Но Тегин похвалил Бильге за осмотрительность и прозорливость, и теперь никто не мог сказать, что Бильге поступил неверно. А раз так, то и толковать его поступок больше не было нужды. Так в походе вниз по течению ручья прошел еще день, когда под вечер, в густо-красных лучах уже спускающегося в леса солнца, две сотни Тегина нагнал гонец в черном халате десятника, присланный от трех сотен, шедших следом, и вручил тысяцкому треххвостую плеть с узелками, завязанными особенным образом, и тогда Тегин, узнав условный знак, позволил гонцу говорить.

— Сокол, пущенный за добычей, промахнулся, и боевой конь споткнулся на бегу, и стрела, взятая из тула, сломалась в руке, — начал гонец.

Тегин, Бильге и Кутлуг переглянулись: худшего начала нельзя было придумать. Лишний раз вспомнилась сегодняшняя неудачная погоня.

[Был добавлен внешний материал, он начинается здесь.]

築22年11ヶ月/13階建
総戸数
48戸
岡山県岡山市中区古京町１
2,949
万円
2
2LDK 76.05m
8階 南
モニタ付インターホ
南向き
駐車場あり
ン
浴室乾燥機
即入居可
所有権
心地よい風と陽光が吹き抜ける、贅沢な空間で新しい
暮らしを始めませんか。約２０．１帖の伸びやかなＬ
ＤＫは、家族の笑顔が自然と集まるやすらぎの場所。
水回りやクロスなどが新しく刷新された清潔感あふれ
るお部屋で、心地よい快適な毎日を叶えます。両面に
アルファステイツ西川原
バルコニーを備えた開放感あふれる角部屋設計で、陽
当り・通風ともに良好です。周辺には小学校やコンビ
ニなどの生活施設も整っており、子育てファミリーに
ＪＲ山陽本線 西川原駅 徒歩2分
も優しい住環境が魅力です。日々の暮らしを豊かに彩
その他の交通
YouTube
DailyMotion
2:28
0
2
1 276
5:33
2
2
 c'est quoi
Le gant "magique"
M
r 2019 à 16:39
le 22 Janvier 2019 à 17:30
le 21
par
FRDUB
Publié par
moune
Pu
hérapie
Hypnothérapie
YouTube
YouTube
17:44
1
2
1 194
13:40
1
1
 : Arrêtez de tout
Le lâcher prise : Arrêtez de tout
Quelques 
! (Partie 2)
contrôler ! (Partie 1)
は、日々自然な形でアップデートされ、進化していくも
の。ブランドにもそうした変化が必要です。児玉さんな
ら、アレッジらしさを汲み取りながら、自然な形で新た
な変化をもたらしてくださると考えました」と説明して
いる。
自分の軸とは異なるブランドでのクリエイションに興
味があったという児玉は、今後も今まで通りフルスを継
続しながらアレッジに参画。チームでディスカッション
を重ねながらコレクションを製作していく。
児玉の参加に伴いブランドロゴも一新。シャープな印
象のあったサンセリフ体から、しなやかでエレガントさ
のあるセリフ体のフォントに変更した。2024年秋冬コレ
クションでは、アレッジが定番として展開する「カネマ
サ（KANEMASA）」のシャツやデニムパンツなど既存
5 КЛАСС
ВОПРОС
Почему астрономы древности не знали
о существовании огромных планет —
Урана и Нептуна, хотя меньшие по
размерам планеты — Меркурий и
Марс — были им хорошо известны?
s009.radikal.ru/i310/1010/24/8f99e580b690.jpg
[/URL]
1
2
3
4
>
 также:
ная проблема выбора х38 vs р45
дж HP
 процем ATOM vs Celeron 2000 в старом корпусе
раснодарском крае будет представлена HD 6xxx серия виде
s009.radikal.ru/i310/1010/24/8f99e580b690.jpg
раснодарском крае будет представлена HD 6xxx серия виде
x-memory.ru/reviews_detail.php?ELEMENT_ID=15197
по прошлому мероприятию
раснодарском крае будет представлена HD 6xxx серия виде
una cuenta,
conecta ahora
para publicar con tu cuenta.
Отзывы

— Олдай-Мерген повернул тумен дорогой, которой мы пришли сюда. Люди лесов вышли навстречу нам так, что даже равным числом мы не можем их одолеть, потому что наши числа выросли вместе с травой степей, и здесь сильнее числа, выросшие вместе с лесом. Здесь надо считать по-иному, и мы не знаем как, а люди лесов знают. Теперь Олдай-Мерген не может прийти к нам на помощь, и только я сумел пробраться к вам. Девять моих воинов пали по дороге. Они пали как воины. Нам надо пробиваться к большой реке и уходить за нее, потому что за ней люди лесов не живут. Там нет моста, и наши лошади могут не выдержать переправы, но многие доплывут. За десять дней похода мы сможем дойти до границы земли манов, а дальше путь нам известен. Так сказал Олдай-Мерген.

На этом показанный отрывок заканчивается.